Saved data entries:
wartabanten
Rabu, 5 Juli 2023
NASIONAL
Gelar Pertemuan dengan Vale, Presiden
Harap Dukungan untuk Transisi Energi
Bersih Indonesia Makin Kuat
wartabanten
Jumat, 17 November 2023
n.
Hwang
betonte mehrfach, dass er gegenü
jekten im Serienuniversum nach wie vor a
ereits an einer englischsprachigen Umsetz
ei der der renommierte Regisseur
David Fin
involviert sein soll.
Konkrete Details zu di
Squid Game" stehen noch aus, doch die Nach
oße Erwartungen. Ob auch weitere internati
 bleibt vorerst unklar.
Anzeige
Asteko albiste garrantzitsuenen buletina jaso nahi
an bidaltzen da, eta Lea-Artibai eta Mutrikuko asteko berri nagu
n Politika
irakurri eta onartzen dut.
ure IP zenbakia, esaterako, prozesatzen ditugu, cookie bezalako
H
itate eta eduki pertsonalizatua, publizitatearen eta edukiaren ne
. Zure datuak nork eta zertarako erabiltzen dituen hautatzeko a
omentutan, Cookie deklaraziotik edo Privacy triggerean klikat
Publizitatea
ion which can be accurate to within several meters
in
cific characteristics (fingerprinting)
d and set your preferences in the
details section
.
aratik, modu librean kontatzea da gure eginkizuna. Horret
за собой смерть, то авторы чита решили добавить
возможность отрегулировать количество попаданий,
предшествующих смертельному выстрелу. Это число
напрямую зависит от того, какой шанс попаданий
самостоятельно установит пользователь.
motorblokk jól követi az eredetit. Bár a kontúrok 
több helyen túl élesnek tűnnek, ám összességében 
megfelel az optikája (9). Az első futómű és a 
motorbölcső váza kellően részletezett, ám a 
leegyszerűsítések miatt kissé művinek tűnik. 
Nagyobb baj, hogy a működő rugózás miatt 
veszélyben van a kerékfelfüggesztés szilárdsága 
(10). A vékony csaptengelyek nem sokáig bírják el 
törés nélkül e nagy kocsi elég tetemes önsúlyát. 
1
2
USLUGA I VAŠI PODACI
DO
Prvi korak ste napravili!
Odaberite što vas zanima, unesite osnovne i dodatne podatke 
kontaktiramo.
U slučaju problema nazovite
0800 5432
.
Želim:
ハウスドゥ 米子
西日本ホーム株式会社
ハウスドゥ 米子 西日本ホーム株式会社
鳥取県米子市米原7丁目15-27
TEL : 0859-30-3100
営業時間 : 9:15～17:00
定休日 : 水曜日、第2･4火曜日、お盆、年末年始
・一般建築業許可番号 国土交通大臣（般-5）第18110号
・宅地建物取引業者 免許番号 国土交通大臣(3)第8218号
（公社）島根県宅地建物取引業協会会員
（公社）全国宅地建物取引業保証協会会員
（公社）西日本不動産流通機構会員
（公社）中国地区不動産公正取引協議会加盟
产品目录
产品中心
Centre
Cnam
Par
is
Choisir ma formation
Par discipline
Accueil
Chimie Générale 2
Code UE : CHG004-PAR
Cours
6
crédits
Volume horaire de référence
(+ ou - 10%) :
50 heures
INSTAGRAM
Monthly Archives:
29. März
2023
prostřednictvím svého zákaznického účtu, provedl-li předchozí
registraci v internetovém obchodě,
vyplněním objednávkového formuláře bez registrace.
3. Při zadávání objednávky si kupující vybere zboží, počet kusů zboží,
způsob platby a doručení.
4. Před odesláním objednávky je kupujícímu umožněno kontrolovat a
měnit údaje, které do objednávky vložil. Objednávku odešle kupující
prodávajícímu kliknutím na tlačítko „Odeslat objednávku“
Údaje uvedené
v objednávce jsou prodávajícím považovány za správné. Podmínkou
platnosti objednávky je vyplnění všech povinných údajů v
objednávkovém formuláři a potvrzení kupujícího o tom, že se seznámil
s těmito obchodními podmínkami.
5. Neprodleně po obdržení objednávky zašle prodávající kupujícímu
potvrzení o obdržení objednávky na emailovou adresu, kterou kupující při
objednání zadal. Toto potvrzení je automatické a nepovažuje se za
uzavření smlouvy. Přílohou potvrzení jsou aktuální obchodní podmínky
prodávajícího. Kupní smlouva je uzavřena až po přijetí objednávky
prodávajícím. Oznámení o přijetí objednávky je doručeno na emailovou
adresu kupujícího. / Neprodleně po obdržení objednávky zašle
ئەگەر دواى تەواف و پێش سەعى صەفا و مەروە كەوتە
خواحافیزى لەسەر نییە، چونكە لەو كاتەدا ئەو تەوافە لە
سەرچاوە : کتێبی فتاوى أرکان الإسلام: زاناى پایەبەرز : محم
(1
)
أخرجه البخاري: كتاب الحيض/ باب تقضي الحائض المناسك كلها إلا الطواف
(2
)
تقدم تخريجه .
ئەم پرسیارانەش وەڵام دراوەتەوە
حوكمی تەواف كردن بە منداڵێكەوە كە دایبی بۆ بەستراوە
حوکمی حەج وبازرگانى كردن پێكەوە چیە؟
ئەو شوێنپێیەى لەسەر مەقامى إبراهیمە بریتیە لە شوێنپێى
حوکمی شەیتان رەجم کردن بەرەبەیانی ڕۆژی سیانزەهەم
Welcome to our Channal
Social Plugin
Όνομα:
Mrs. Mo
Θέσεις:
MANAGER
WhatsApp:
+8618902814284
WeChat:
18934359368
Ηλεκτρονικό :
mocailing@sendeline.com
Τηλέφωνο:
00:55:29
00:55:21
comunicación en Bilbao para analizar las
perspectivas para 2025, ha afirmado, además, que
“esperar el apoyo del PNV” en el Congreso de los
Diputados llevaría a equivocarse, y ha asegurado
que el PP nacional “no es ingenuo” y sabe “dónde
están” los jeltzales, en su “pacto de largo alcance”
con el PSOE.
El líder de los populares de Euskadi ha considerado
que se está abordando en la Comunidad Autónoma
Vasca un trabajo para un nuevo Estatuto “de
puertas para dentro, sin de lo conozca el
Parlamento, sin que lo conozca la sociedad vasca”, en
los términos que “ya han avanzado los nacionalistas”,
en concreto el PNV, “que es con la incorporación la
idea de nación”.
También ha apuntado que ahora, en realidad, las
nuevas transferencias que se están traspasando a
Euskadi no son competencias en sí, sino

Work task =>
Taking the line with "adresu kupujícího. /" as the first and the line with "puertas para dentro, sin de lo conozca el" as the last, retype that stretch of the data above exactly, with no other lines.

Problem solution =>
adresu kupujícího. / Neprodleně po obdržení objednávky zašle
ئەگەر دواى تەواف و پێش سەعى صەفا و مەروە كەوتە
خواحافیزى لەسەر نییە، چونكە لەو كاتەدا ئەو تەوافە لە
سەرچاوە : کتێبی فتاوى أرکان الإسلام: زاناى پایەبەرز : محم
(1
)
أخرجه البخاري: كتاب الحيض/ باب تقضي الحائض المناسك كلها إلا الطواف
(2
)
تقدم تخريجه .
ئەم پرسیارانەش وەڵام دراوەتەوە
حوكمی تەواف كردن بە منداڵێكەوە كە دایبی بۆ بەستراوە
حوکمی حەج وبازرگانى كردن پێكەوە چیە؟
ئەو شوێنپێیەى لەسەر مەقامى إبراهیمە بریتیە لە شوێنپێى
حوکمی شەیتان رەجم کردن بەرەبەیانی ڕۆژی سیانزەهەم
Welcome to our Channal
Social Plugin
Όνομα:
Mrs. Mo
Θέσεις:
MANAGER
WhatsApp:
+8618902814284
WeChat:
18934359368
Ηλεκτρονικό :
mocailing@sendeline.com
Τηλέφωνο:
00:55:29
00:55:21
comunicación en Bilbao para analizar las
perspectivas para 2025, ha afirmado, además, que
“esperar el apoyo del PNV” en el Congreso de los
Diputados llevaría a equivocarse, y ha asegurado
que el PP nacional “no es ingenuo” y sabe “dónde
están” los jeltzales, en su “pacto de largo alcance”
con el PSOE.
El líder de los populares de Euskadi ha considerado
que se está abordando en la Comunidad Autónoma
Vasca un trabajo para un nuevo Estatuto “de
puertas para dentro, sin de lo conozca el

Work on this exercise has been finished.